Ohio Grand Jury Indicts 7 Nurses on 34 Charges Including Involuntary Manslaughter and Patient Neglect

nurse handcuffed

Ohio Grand Jury Indicts 7 Nurses on 34 Charges Including Involuntary Manslaughter and Patient Neglect

Providing substandard quality of care by failing to administer appropriate treatment to prevent and heal residents’ wounds and falsifying residents’ records to reflect provision of care that was not actually given may result in fraud and the submission of false claims

Compliance Perspective – Quality of Care

Policies/Procedures: The Compliance and Ethics Officer with the Director of Nursing will review policies and procedures involving quality of care and appropriate documentation.

Training: The Compliance and Ethics Officer, as well as every department head, will ensure that staff are trained to provide care as ordered, respond in a timely manner to resident needs, and report their concerns about the presence of substandard quality of care.
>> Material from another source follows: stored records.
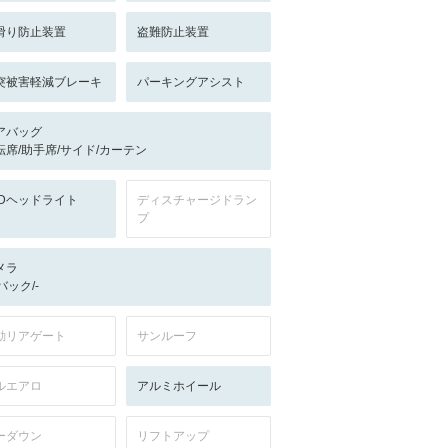
滑り防止装置
盗難防止装置
突被害軽減ブレーキ
パーキングアシスト
アバッグ
転席/助手席/サイド/カーテン
EDヘッドライト
ディスチャージドラン
プ
メラ
-/バック/-
動リアゲート
サンルーフ
ルエアロ
アルミホイール
ーダウン
リフトアップ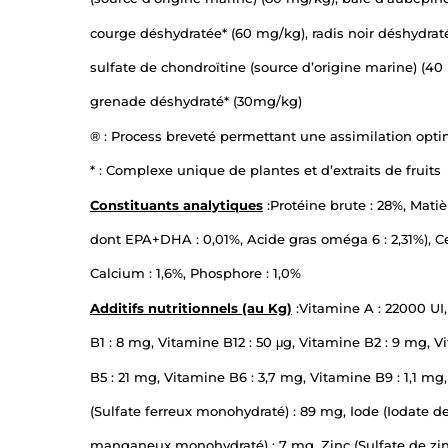
courge déshydratée* (60 mg/kg), radis noir déshydrat
sulfate de chondroïtine (source d’origine marine) (40
grenade déshydraté* (30mg/kg)
® : Process breveté permettant une assimilation op
* : Complexe unique de plantes et d’extraits de fruits
Constituants analytiques
:Protéine brute : 28%, Matiè
dont EPA+DHA : 0,01%, Acide gras oméga 6 : 2,31%), Cel
Calcium : 1,6%, Phosphore : 1,0%
Additifs nutritionnels (au Kg)
:Vitamine A : 22000 UI,
B1 : 8 mg, Vitamine B12 : 50 μg, Vitamine B2 : 9 mg, 
B5 : 21 mg, Vitamine B6 : 3,7 mg, Vitamine B9 : 1,1 mg,
(Sulfate ferreux monohydraté) : 89 mg, Iode (Iodate d
manganeux monohydraté) : 7 mg, Zinc (Sulfate de zin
Audit: The Compliance and Ethics Officer with the Director of Nursing should conduct an audit of residents with wounds/pressure ulcers to determine the level of care provided, the accuracy of documentation, and timeliness of response to concerns. Additionally, they should identify the presence of any falsified records indicating that care was provided when residents were not available.

DOCUMENTATION DO’S AND DON’TS

An Ohio grand jury has indicted seven nurses who worked in 2017 at the same nursing home on 34 charges that include involuntary manslaughter and patient neglect. The nurses are accused of abusing two residents—one who is alleged to have died as a result of their neglect.

nurse handcuffed

The resident who died is alleged to have developed wounds with gangrenous and necrotic tissue in February 2017 . The facility is alleged to have delayed hospitalizing the resident who died on March 5, 2017, from septic shock related to his wounds.

Three of the defendants are accused of failing to take medically appropriate steps that could have saved his life.

The facility officials disagree that the treatment provided to the resident who died caused his death. A spokesperson for the facility made this statement: “There are a lot of circumstances around that gentlemen and his untimely passing. We are confident that once those things come out, it will be clear that the care he was provided at the facility did not contribute to his death.”

The other resident named in the case was allegedly caused additional physical harm due to inadequate care as a result of nurses falsifying records and forging signatures in her chart. An investigation showed that the resident’s record indicated she had received treatment when she had not been present in the facility.

Four employees accused of falsifying the resident’s records were fired immediately, and two others were suspended pending the outcome of the allegations.